Logo após a proclamação inicial do Evangelho, a Igreja experimentou um crescimento inexplicável entre os filhos de Israel, os primeiros a ouvir e a receber a Boa Nova. De facto, todos os discípulos e todos os Apóstolos eram membros fiéis da comunidade judaica do século primeiro em toda a bacia do Mediterrâneo e em todo o Império Romano. Jesus Ressuscitado dos mortos estava a ser proclamado como o Messias, Aquele que tinha sido anunciado por todos os profetas e confirmado pelas Sagradas Escrituras. Por isso, era natural que os primeiros discípulos acreditassem que, para ser um seguidor fiel do Ressuscitado Messias (Cristo, em grego), era preciso praticar fervorosamente a fé transmitida por Moisés e pelos Profetas.
Não surpreende, por isso, que a primeira grande crise com que a Igreja foi confrontada não fosse a perseguição, mas o que fazer com aqueles que não eram judeus, que ao ouvirem a proclamação do Evangelho, aceitaram Jesus como o verdadeiro Messias e quiseram ser baptizados no Mistério Pascal. Uma facção, mais tradicionalista, insistiu que estes “tementes a Deus” deveriam primeiro ser catequizados na Lei de Deus deixada por Moisés e, depois de aceitarem todos os preceitos, incluindo a circuncisão, poderiam ser legitimamente baptizados na Fé.
A outra facção, minoritária, viu as grandes obras do Espírito Santo presentes nos corações, mentes e acções dos pagãos que professavam a fé em Cristo. Esta facção estava convencida de que bastava a adesão aos ensinamentos de Jesus, a fé no Seu Mistério Pascal e a prática do amor desinteressado – a exemplo de Cristo – por parte daqueles que queriam ser baptizados.
Isto resultou numa grande crise que teve de ser resolvida num Concílio dos Apóstolos em Jerusalém. É o que ouvimos na primeira leitura. No final, aqueles que não eram judeus, mas que tinham fé em Deus e em Cristo, Ressuscitado da morte, apenas foram convidados a abster-se “da carne imolada aos ídolos, do sangue, das carnes sufocadas e das relações imorais.” Eram obrigados a seguir os ensinamentos de Cristo e, acima de tudo, a prática do amor autêntico e activo (a caridade) entre si e na comunidade alargada. Por outras palavras, eram chamados a amar, não só os seus irmãos e irmãs na fé, mas até os seus inimigos, como pregado por Jesus, que perdoou os Seus perseguidores na Cruz.

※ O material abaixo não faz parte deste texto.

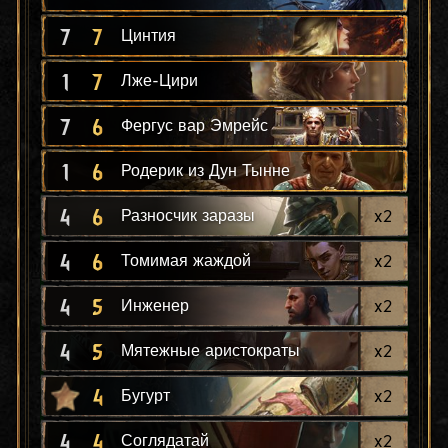
7
7
Цинтия
1
7
Лже-Цири
7
6
Фергус вар Эмрейс
1
6
Родерик из Дун Тынне
4
6
x
2
Разносчик заразы
4
6
x
2
Томимая жаждой
4
5
x
2
Инженер
4
5
x
2
Мятежные аристократы
4
x
2
Бугурт
4
4
x
2
Соглядатай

Como Jesus diz aos Seus discípulos durante a última Ceia narrada por S. João na passagem do Evangelho de hoje: «Quem Me ama guardará a Minha palavra, e Meu Pai o amará; Nós viremos a ele e faremos nele a Nossa morada» (Jo 14,23). A Lei de Moisés foi crucial para a preparação da vinda do Messias. Ele agora veio, cumpriu a Lei e os Profetas e deixou-nos a Sua Palavra que dá vida e o dom do Espírito Santo, que nos transforma em membros do Seu próprio corpo e expressão do Seu amor presente no mundo nas vidas dos Seus discípulos.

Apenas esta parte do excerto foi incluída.